Thursday, August 27, 2009

Health Care

I heard a story once about a time when the city line was just beyond the church along El Cajon Blvd. The story was about how the San Diego city fire trucks stopped out in front of the church a block short of a raging fire. The firemen got out of their trucks, and watched the building burn to the ground. They didn’t put out the fire because it was just over the city line, and at the time the rules were different, fire and police departments took care of their own, and were barred from helping others.
Today, we would be up in arms, as people eventually were back then, if a fire engine just stopped and watched a fire burn, or a police officer just stopped and watched a crime happen, because it was, “not my jurisdiction.” In fact, the collaboration and organization is to the extent that everyone everywhere only needs to call a single number to get help in any emergency. 911 is a number that every elementary school student it taught. A single, simple, central system is in place that is guaranteed to bring help.
It seems crazy to me that getting medical attention and care isn’t the same. The fire department comes out every year to inspect our church and make sure that we don’t have any potential problems and to keep our facility healthy and safe. Yet several of our own church members can’t get a health check-up, because they can’t afford health insurance. Half of our staff could pay their entire yearly salary and still not be able to afford health insurance.
I did some calculations and was shocked at what I found. If my family was not covered by the health insurance plan available through Jennifer’s work, the health insurance plan the United Methodist Church provides would cost the church an additional amount equal to our Youth Director’s full year salary plus our entire children’s ministry budget combined. That’s in addition to the amount we are currently paying for getting the insurance through Jennifer’s work. This amounts to more than double the amount of money for exactly the same coverage
We may have very different ideas about how to solve the problem, but solve the problem we must. Our current system is immoral, and un-Christian. The Bible is very clear about our requirement to take care of our neighbors, and the poor, and the widows. While we may quote a verse here and there to try and support our current situation, there are over 300 verses about God’s concern for the poor and justice. How can we profess to “Love our neighbors” and at the same time support a system that provides us with care and our neighbors with nothing but bankruptcy, chronic untreated conditions, and a sense of deep despair and hopelessness.
The rules are simple: Do no harm, Do good, Stay in love with God; but living them out takes courage, risk, and a deep sense of God’s presence. Please join me in keeping the debate over health care reform in your daily prayers. Keep in prayer also the people of our own congregation and throughout the country who are at risk and most vulnerable.

God Bless,
Pastor John


  1. John - Appreciate your point of view and agree with your perspective that it is our moral duty to take care of those less fortunate. However, I have no interest in asking our government to be responsible for taking any more of my tax dollars and wasting it. I don't have an answer, but I'm pretty sure big government is not part of the answer.

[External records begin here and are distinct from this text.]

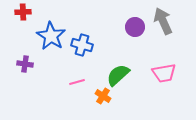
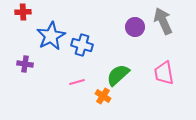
blue star: rotated 12 degrees clockwise
pink trapezoid: rotated 90 degrees clockwise
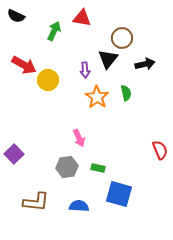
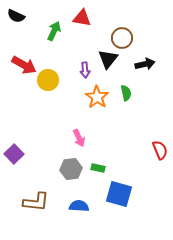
gray hexagon: moved 4 px right, 2 px down
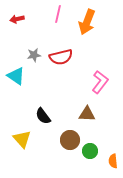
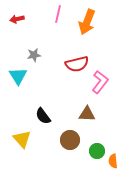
red semicircle: moved 16 px right, 7 px down
cyan triangle: moved 2 px right; rotated 24 degrees clockwise
green circle: moved 7 px right
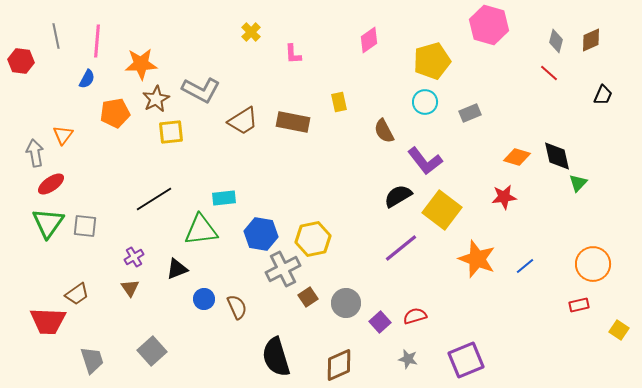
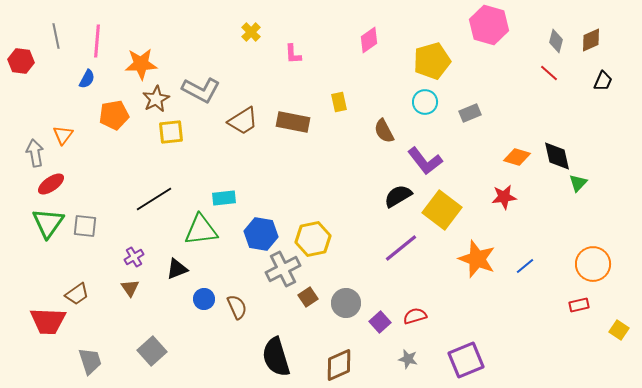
black trapezoid at (603, 95): moved 14 px up
orange pentagon at (115, 113): moved 1 px left, 2 px down
gray trapezoid at (92, 360): moved 2 px left, 1 px down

    Also, a side of this dialogue that is NEVER addressed is the individual's responsibility to take care of themselves. Many (but I admit not all)of our citizens are "sick" because they are obese, smoke, don't exercise, etc. These are all self-induced problems. Why should I pay for daibetic care for an idividual that has eaten themselves into this situation or cancer treatment for an individual that has smoked 2 packs/day for 25 years? Let's address the sins of gluttony and laziness that is the root of many of our health issues. If you don't agree with my assessment on the health of the average American, walk around Disney Land or Yosemite and take a look at how many people are sickenly overweight and can't even manage a simple 1/4 mile hike - it is disgusting! If we could get people to take care of themselves then I'm sure this would reduce healthcare costs significantly! People seem to think it is my responsiblity to dig themselves out of their self-induced messes (and this is not jsut a problem with healthcare!)

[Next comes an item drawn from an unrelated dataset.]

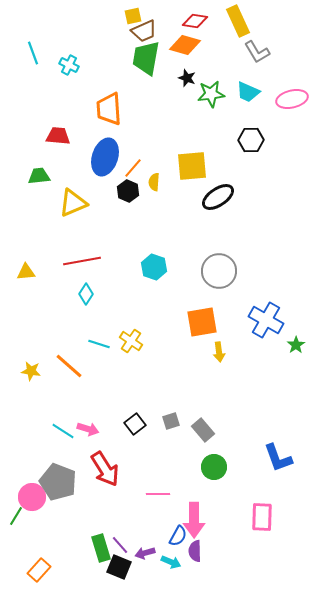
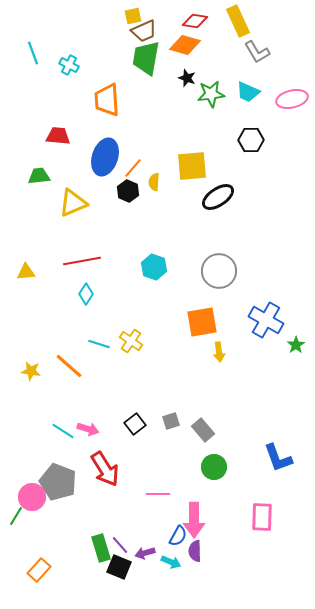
orange trapezoid at (109, 109): moved 2 px left, 9 px up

    Enjoy your Labor Day Holiday!

  2. Jesus didn't single anyone out and say that person is not included. Then as now, there were persons who did not take care of themselves and became a burden on society. Its an all or nothing proposition. That's just the way it is. It would seem to me if we provided health care to all those very people that have been described as disgusting could use the most help. Enabling them to get control of their lives and their destuctive habits makes the world a better place and drives down health care costs. Why is it so hard to realize that those gluttonous smoking beings are now the "least of these." And we all know what Jesus said about that. We can't deny health care to anyone. I don't like it either but to deny anyone is to deny myself.

  3. Jesus did three things in life... he preached, he taught and he healed. It is not enough to talk about Jesus. We are called to live the life Jesus modeled. We are called to care for the least, the last, the lonely, the sick, the suffering, the prisoner, the prostitute, and the tax collector... as well as, the fat, stupid and arrogant... to name a few. Health care is a Christian value... it is what Jesus wants us to do with and for one another. Go exercise with a friend... Speak out for health care!